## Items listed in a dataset
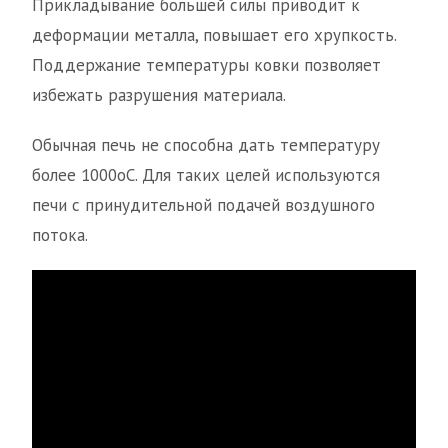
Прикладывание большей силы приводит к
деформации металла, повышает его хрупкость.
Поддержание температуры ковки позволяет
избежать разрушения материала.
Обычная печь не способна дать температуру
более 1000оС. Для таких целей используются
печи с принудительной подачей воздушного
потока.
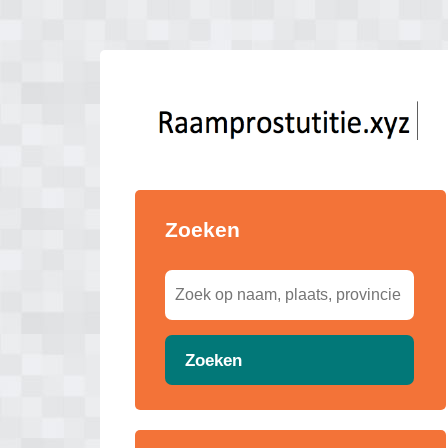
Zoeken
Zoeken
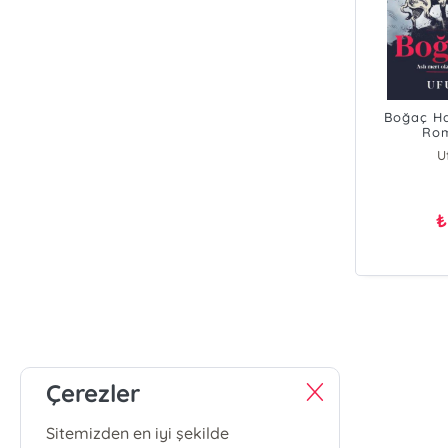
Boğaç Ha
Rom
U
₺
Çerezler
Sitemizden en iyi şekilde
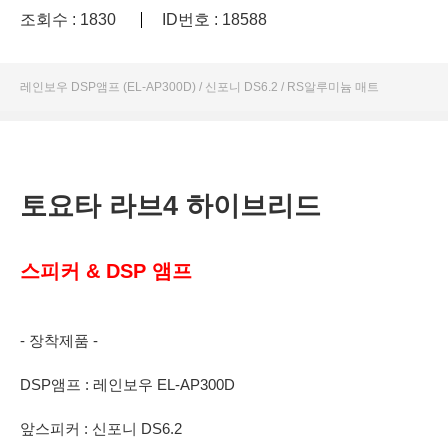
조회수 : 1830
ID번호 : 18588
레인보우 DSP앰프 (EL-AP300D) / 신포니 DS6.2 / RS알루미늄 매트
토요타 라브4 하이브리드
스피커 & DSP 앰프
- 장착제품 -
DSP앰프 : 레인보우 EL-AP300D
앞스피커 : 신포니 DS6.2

--

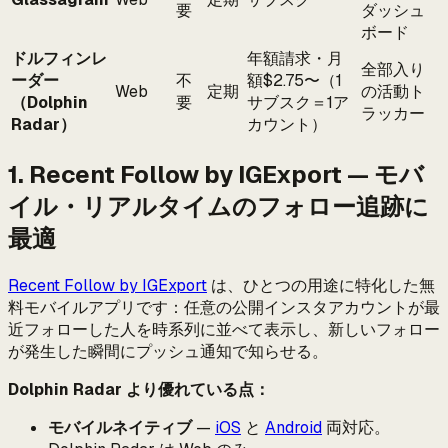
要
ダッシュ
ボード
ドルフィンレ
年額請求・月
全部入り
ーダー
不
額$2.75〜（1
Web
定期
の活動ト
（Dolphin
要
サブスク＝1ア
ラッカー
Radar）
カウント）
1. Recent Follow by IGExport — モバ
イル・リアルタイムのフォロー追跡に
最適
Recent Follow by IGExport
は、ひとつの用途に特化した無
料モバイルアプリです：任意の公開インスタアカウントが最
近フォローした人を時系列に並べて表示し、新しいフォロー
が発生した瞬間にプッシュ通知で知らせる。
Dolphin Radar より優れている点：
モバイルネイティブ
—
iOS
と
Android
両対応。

## WHAT IS NEEDED
Give exactly the lines above that run from the line with "Прикладывание большей силы приводит к" to the line with "앞스피커 : 신포니 DS6.2", both included, leaving every picture out.

## OUTPUT FOR THIS EXERCISE
Прикладывание большей силы приводит к
деформации металла, повышает его хрупкость.
Поддержание температуры ковки позволяет
избежать разрушения материала.
Обычная печь не способна дать температуру
более 1000оС. Для таких целей используются
печи с принудительной подачей воздушного
потока.
Zoeken
Zoeken
Boğaç Ha
Rom
U
₺
Çerezler
Sitemizden en iyi şekilde
조회수 : 1830
ID번호 : 18588
레인보우 DSP앰프 (EL-AP300D) / 신포니 DS6.2 / RS알루미늄 매트
토요타 라브4 하이브리드
스피커 & DSP 앰프
- 장착제품 -
DSP앰프 : 레인보우 EL-AP300D
앞스피커 : 신포니 DS6.2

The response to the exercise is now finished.